MATLAB Implementation of the Pseudo Excitation Method for Random Vibration Analysis

The pseudo excitation method is an efficient frequency domain analysis technique particularly suitable for solving random vibration problems. This method transforms complex random vibration analysis into deterministic response calculations by constructing pseudo excitations, significantly improving computational efficiency. For beginners, mastering this approach provides deep understanding of random vibration fundamentals and enables quick application to practical engineering problems.

For 4-degree-of-freedom (4-DOF) random vibration problems, implementation typically involves: First, establishing the system's equations of motion, usually represented in mass, damping, and stiffness matrix forms (coded as M, C, K matrices in MATLAB). Next, transforming time-domain problems to frequency domain via Fourier transform to construct pseudo excitations. The pseudo excitation is a complex harmonic excitation whose amplitude spectral density matches the actual random excitation, implemented using MATLAB's fft function or analytical spectral formulations.

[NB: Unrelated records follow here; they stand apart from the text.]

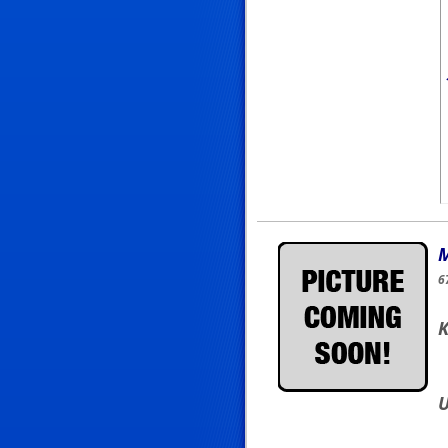
M
6
K
U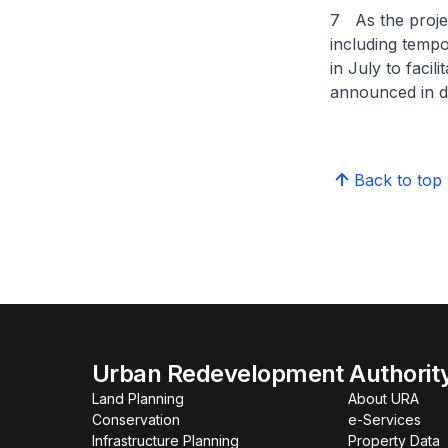
7 As the proje
including tempo
in July to facil
announced in d
Back to top
Urban Redevelopment Authorit
Land Planning
About URA
Conservation
e-Services
Infrastructure Planning
Property Data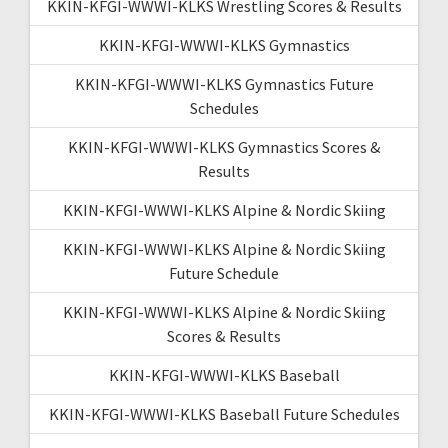
KKIN-KFGI-WWWI-KLKS Wrestling Scores & Results
KKIN-KFGI-WWWI-KLKS Gymnastics
KKIN-KFGI-WWWI-KLKS Gymnastics Future
Schedules
KKIN-KFGI-WWWI-KLKS Gymnastics Scores &
Results
KKIN-KFGI-WWWI-KLKS Alpine & Nordic Skiing
KKIN-KFGI-WWWI-KLKS Alpine & Nordic Skiing
Future Schedule
KKIN-KFGI-WWWI-KLKS Alpine & Nordic Skiing
Scores & Results
KKIN-KFGI-WWWI-KLKS Baseball
KKIN-KFGI-WWWI-KLKS Baseball Future Schedules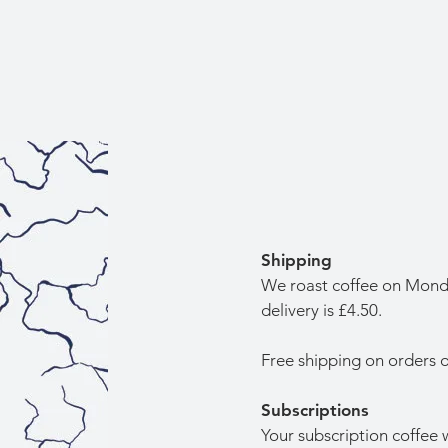
Shipping
We roast coffee on Monda
delivery is £4.50.
Free shipping on orders 
Subscriptions
Your subscription coffee w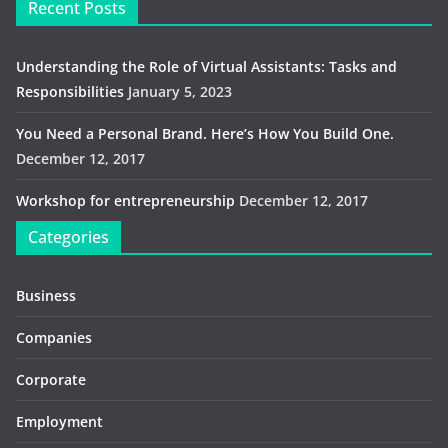
Recent Posts
Understanding the Role of Virtual Assistants: Tasks and
Responsibilities
January 5, 2023
You Need a Personal Brand. Here’s How You Build One.
December 12, 2017
Workshop for entrepreneurship
December 12, 2017
Categories
Business
Companies
Corporate
Employment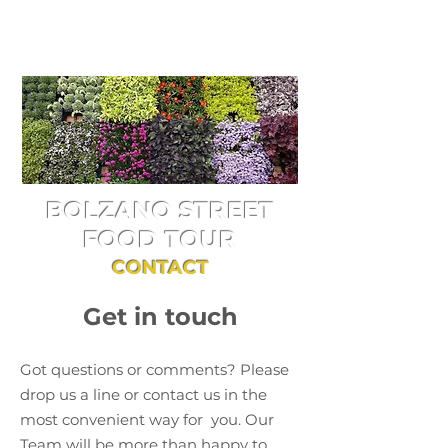
BOLZANO STREET
FOOD TOUR
CONTACT
Get in touch
Got questions or comments? Please
drop us a line or contact us in the
most convenient way for you. Our
Team will be more than happy to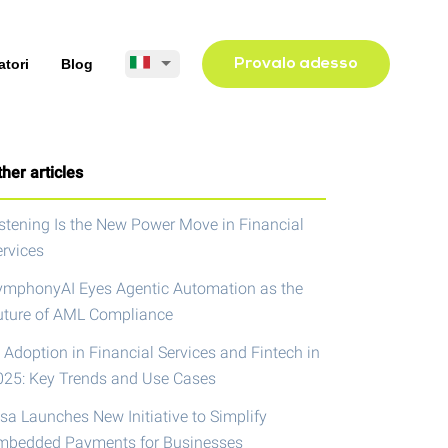
atori
Blog
Provalo adesso
her articles
istening Is the New Power Move in Financial
ervices
ymphonyAI Eyes Agentic Automation as the
uture of AML Compliance
 Adoption in Financial Services and Fintech in
025: Key Trends and Use Cases
isa Launches New Initiative to Simplify
mbedded Payments for Businesses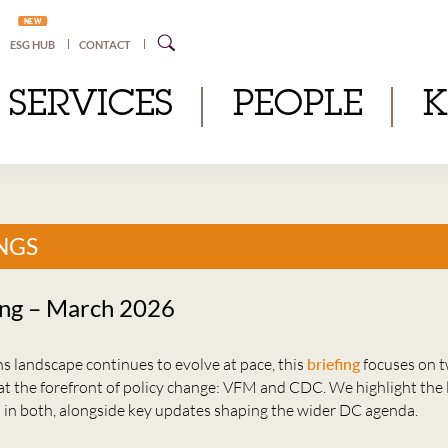
NEW
ESG HUB
CONTACT
SERVICES
PEOPLE
NGS
ing – March 2026
s landscape continues to evolve at pace, this
briefing
focuses on t
at the forefront of policy change: VFM and CDC. We highlight the 
in both, alongside key updates shaping the wider DC agenda.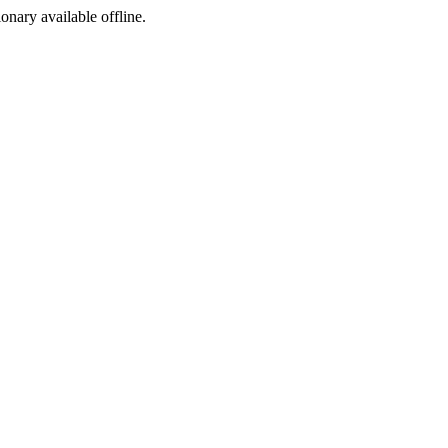
ionary available offline.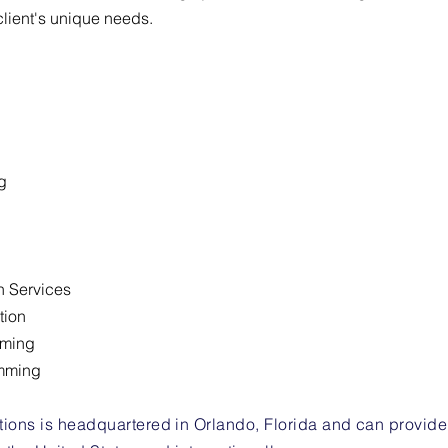
client's unique needs.
g
n Services
tion
mming
mming
ons is headquartered in Orlando, Florida and can provide se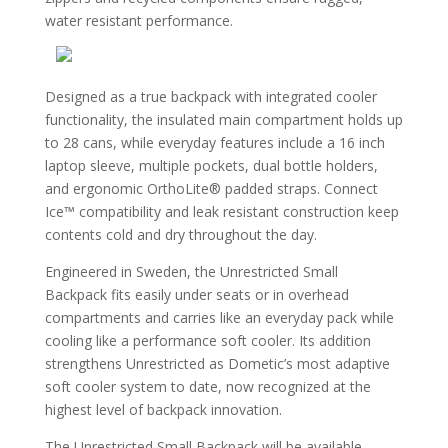
water resistant performance.
Designed as a true backpack with integrated cooler
functionality, the insulated main compartment holds up
to 28 cans, while everyday features include a 16 inch
laptop sleeve, multiple pockets, dual bottle holders,
and ergonomic OrthoLite® padded straps. Connect
Ice™ compatibility and leak resistant construction keep
contents cold and dry throughout the day.
Engineered in Sweden, the Unrestricted Small
Backpack fits easily under seats or in overhead
compartments and carries like an everyday pack while
cooling like a performance soft cooler. Its addition
strengthens Unrestricted as Dometic’s most adaptive
soft cooler system to date, now recognized at the
highest level of backpack innovation.
The Unrestricted Small Backpack will be available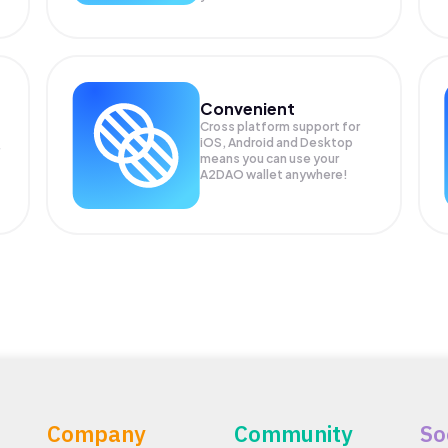
Convenient
Cross platform support for
iOS, Android and Desktop
means you can use your
A2DAO wallet anywhere!
Company
Community
So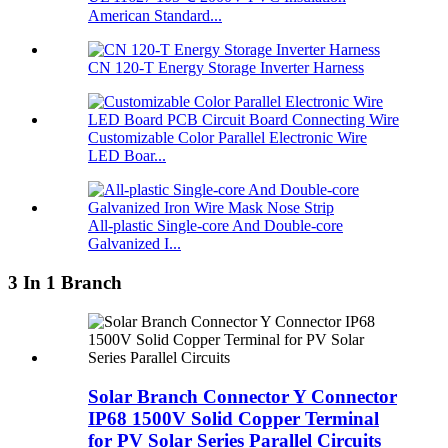
American Standard...
CN 120-T Energy Storage Inverter Harness
Customizable Color Parallel Electronic Wire
LED Boar...
All-plastic Single-core And Double-core
Galvanized I...
3 In 1 Branch
Solar Branch Connector Y Connector
IP68 1500V Solid Copper Terminal
for PV Solar Series Parallel Circuits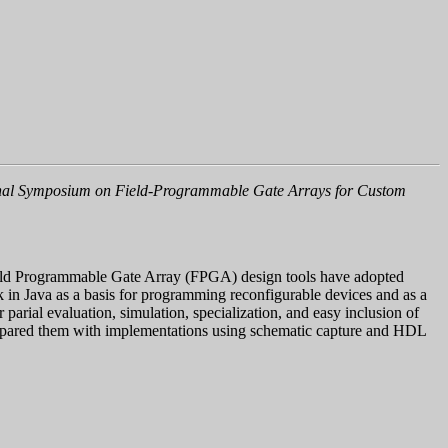
ional Symposium on Field-Programmable Gate Arrays for Custom
Field Programmable Gate Array (FPGA) design tools have adopted
k in Java as a basis for programming reconfigurable devices and as a
parial evaluation, simulation, specialization, and easy inclusion of
 compared them with implementations using schematic capture and HDL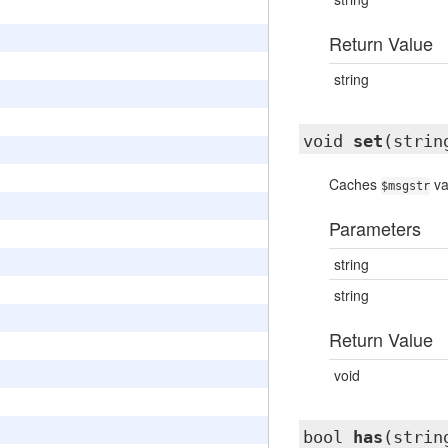
Return Value
string
void
set
(strin
Caches
va
$msgstr
Parameters
string
string
Return Value
void
bool
has
(strin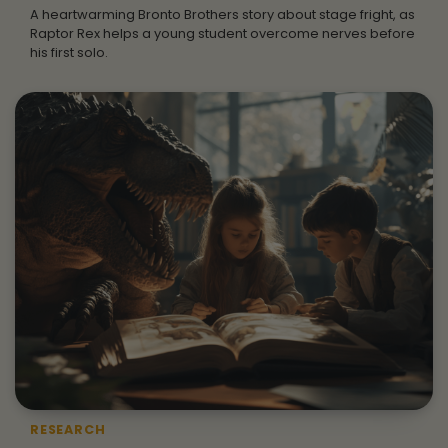
A heartwarming Bronto Brothers story about stage fright, as
Raptor Rex helps a young student overcome nerves before
his first solo.
RESEARCH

Subsequently, calculating the system's frequency response function (FRH) to the pseudo excitation involves solving complex frequency responses. For 4-DOF systems, the FRH is a 4x4 matrix where each element represents transfer characteristics between different degrees of freedom, computed using MATLAB's matrix inversion operations like inv(-omega^2*M + 1i*omega*C + K). The virtual response is obtained by multiplying the FRH matrix with the pseudo excitation vector using MATLAB's matrix multiplication operator (*).

Finally, auto-power spectral density and cross-power spectral density of the virtual response are obtained through simple complex number operations (using conj() for complex conjugation and element-wise multiplication .* in MATLAB), extracting the system's random vibration response characteristics. This approach avoids extensive numerical integration required in traditional time-domain analysis, significantly improving computational efficiency.

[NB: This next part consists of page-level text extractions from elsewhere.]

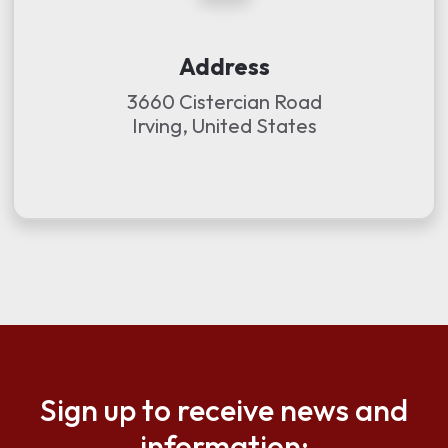
Address
3660 Cistercian Road
Irving, United States
Sign up to receive news and
information: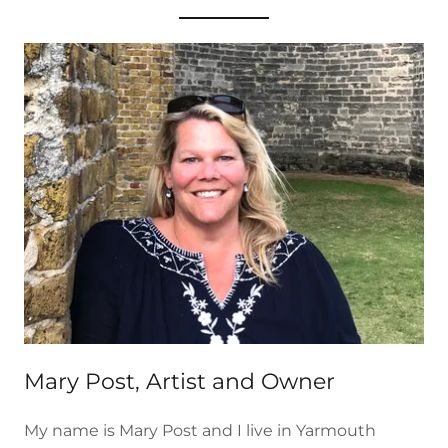
Mary Post, Artist and Owner
My name is Mary Post and I live in Yarmouth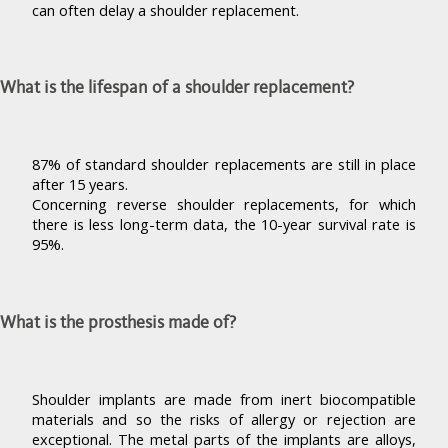
can often delay a shoulder replacement.
What is the lifespan of a shoulder replacement?
87% of standard shoulder replacements are still in place
after 15 years.
Concerning reverse shoulder replacements, for which
there is less long-term data, the 10-year survival rate is
95%.
What is the prosthesis made of?
Shoulder implants are made from inert biocompatible
materials and so the risks of allergy or rejection are
exceptional. The metal parts of the implants are alloys,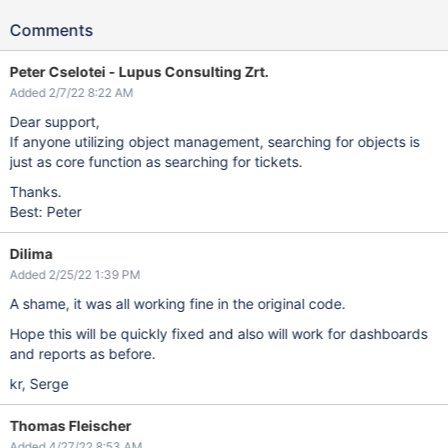
Comments
Peter Cselotei - Lupus Consulting Zrt.
Added 2/7/22 8:22 AM
Dear support,
If anyone utilizing object management, searching for objects is
just as core function as searching for tickets.
Thanks.
Best: Peter
Dilima
Added 2/25/22 1:39 PM
A shame, it was all working fine in the original code.
Hope this will be quickly fixed and also will work for dashboards
and reports as before.
kr, Serge
Thomas Fleischer
Added 4/27/22 8:53 AM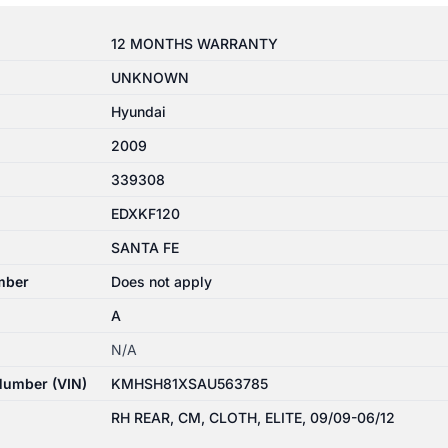
12 MONTHS WARRANTY
UNKNOWN
Hyundai
2009
339308
EDXKF120
SANTA FE
mber
Does not apply
A
N/A
 Number (VIN)
KMHSH81XSAU563785
RH REAR, CM, CLOTH, ELITE, 09/09-06/12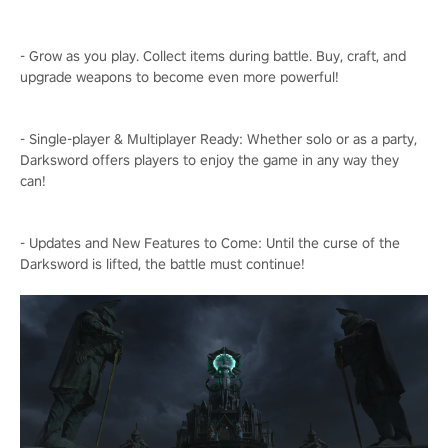
- Grow as you play. Collect items during battle. Buy, craft, and
upgrade weapons to become even more powerful!
- Single-player & Multiplayer Ready: Whether solo or as a party,
Darksword offers players to enjoy the game in any way they
can!
- Updates and New Features to Come: Until the curse of the
Darksword is lifted, the battle must continue!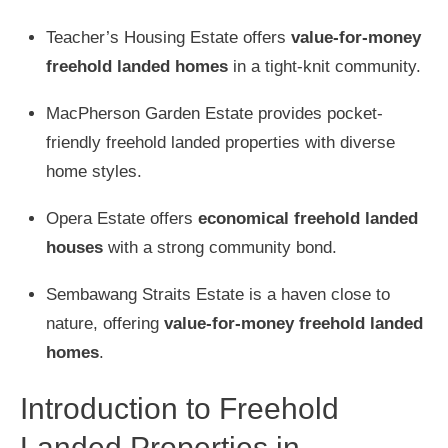
Teacher’s Housing Estate offers
value-for-money
freehold landed homes
in a tight-knit community.
MacPherson Garden Estate provides pocket-
friendly freehold landed properties with diverse
home styles.
Opera Estate offers
economical freehold landed
houses
with a strong community bond.
Sembawang Straits Estate is a haven close to
nature, offering
value-for-money freehold landed
homes
.
Introduction to Freehold
Landed Properties in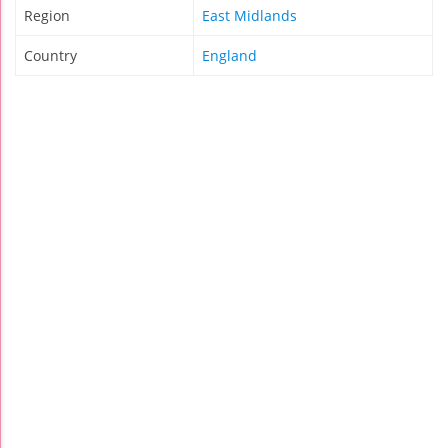
Region
East Midlands
Country
England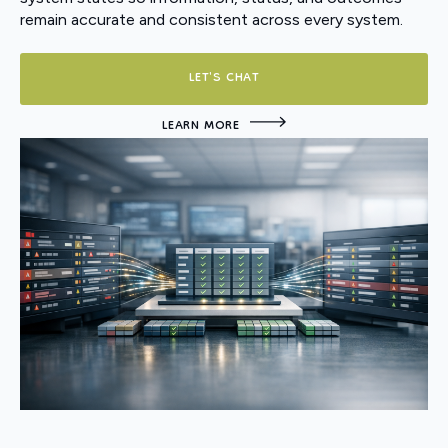
remain accurate and consistent across every system.
LET'S CHAT
LEARN MORE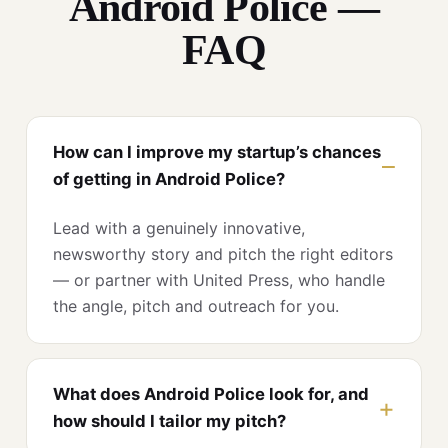
Android Police —
FAQ
How can I improve my startup’s chances
of getting in Android Police?
Lead with a genuinely innovative,
newsworthy story and pitch the right editors
— or partner with United Press, who handle
the angle, pitch and outreach for you.
What does Android Police look for, and
how should I tailor my pitch?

For beginners, key understanding involves mastering frequency domain analysis concepts and the methodology of transforming random problems into deterministic ones. Additionally, familiarity with MATLAB's matrix operations and complex number handling greatly simplifies code implementation. Through 4-DOF system practice, the method can be progressively extended to more complex multi-degree-of-freedom systems or continuum systems.